C.H. : Il y a certains litiges qu’on peut transférer : les litiges de la consommation – sur les machines à laver, etc. -, des litiges qui sont de la compétence des tribunaux d’instance, qui ne fonctionnent presque plus tellement ils manquent de moyens. Ce sont des juridictions sinistrées. Dans certains arrondissements de Paris on sait qu’un litige ne sera pas jugé. C’est aussi une question de politique d’entreprises. C’est à elles de s’organiser. Pourquoi les banques n’organiseraient-elles pas l’amélioration des relations avec le consommateur ? Pour les producteurs, c’est autre chose, ils sont plus nombreux.

Le Banquet : N’y a-t-il pas trois systèmes de conciliation possibles : les systèmes ad hoc au coup par coup, les systèmes organisés par la profession, les systèmes imposés par les textes obligeant la conciliation préalable ?

C.H. : Il existe beaucoup de litiges dans le domaine médical concernant les relations de travail des médecins employés par des associations de droit privé. Leurs contrats comprennent des clauses de conciliation. Quand on soulève cette possibilité de règlement, le juge rappelle le principe selon lequel une telle clause n’est pas obligatoire en droit de travail.

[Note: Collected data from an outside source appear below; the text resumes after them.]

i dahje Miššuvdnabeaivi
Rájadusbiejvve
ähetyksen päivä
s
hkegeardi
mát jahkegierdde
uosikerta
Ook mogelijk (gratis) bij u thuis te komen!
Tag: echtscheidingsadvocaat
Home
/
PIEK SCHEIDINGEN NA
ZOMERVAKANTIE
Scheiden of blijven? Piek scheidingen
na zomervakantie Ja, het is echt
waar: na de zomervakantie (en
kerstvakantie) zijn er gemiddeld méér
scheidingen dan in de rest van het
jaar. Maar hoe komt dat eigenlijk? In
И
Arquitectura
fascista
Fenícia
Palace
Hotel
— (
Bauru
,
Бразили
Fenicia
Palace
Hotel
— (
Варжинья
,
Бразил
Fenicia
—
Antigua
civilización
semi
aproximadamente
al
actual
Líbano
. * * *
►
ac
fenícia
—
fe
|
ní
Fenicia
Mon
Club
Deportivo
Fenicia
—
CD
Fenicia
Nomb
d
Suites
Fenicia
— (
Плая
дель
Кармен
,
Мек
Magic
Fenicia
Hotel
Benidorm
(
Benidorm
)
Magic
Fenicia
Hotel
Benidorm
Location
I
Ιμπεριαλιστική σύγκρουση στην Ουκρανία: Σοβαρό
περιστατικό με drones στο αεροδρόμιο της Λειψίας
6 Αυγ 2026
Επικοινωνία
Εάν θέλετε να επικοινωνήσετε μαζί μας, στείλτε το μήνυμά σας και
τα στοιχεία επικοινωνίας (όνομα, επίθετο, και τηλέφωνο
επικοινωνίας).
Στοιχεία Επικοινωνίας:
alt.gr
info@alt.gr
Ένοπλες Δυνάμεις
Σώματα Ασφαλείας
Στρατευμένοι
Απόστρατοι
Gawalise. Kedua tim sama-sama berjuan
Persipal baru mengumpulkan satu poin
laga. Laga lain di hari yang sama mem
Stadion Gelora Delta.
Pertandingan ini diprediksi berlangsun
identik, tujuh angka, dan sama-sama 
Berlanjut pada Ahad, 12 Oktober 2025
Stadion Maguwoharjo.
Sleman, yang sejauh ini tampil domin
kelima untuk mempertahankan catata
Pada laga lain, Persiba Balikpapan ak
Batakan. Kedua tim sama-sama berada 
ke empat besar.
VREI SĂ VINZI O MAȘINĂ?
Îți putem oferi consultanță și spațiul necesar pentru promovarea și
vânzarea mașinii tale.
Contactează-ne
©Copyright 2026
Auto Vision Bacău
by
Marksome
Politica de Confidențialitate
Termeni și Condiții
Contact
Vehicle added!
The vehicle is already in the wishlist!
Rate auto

Il faut donc distinguer les matières où il sera possible d’un faire un préalable au contentieux. Seulement se pose le problème de ceux qui vont être conciliateurs. J’avais assisté au débat sur le décret du 10 mai 1981 annulé par le Conseil d’Etat – arrêt Roujanski. C’était un texte sur les conciliateurs médicaux. Le Conseil d’Etat a annulé parce que la protection du secret professionnel n’était pas garantie. Le conciliateur pouvait se faire amener les dossiers médicaux. Se posait le problème du respect de la vie privée et du secret professionnel.

Le Banquet : Quand on est en droit commercial, les gens qui sont en litige font partie de la même famille. Entre citoyens, dans une relation entre une entreprise et une personne physique, il y a une relation de dépendance.

C.H. : Quelquefois une situation même de vengeance.

A PROPOS DE L’INDEPENDANCE DE LA JUSTICE

Le Banquet : Nous voudrions vous poser une ultime question qui pourrait faire l’objet d’un autre débat : le problème de la soumission politique de la justice.

C.H. : Je pense que cela existe mais de manière inconsciente. Le juge civil peut avoir le vertige tandis que le juge administratif sait mieux comment fonctionne le système. Mais cela ne se pose pas vraiment directement : le vrai problème est le rapport au droit. Quelle est la place du droit dans la société ? Nous sommes trop dans une société qui fonctionne par relations et non par rapports de droit. Ceci est très différent en Allemagne par exemple.

Le Banquet : En matière civile, vous dites donc qu’il y a plus de soumission. Comment cela fonctionne-t-il ?

C.H. : C’est indirect. Mais les juges font souvent de l’autocensure. Ils ont tous les pouvoirs qu’ils souhaitent. Ils sont indépendants en fait. Mais le droit souffre de l’absence d’une juridiction totalement constitutionnelle qui affirmerait la primauté du droit sur le politique.

Le Banquet : Il y a quand même un problème lié à l’existence du Parquet.

C.H. : C’est tout à fait autre chose. Le ministère public, relais du pouvoir exécutif, ne devrait pas exister. C’est un avocat public point à la ligne. Dans les autres pays, il y a plus de communication à l’intérieur du monde judiciaire alors que chez nous les relations sont figées. Un magistrat doit pouvoir devenir avocat, un avocat magistrat ; ce dernier doit pouvoir passer d’un ordre de juridiction à un autre, etc. En Italie, j’ai vu le siège du ministère public occupé par des avocats. Cela ne donne pas de mauvais résultats.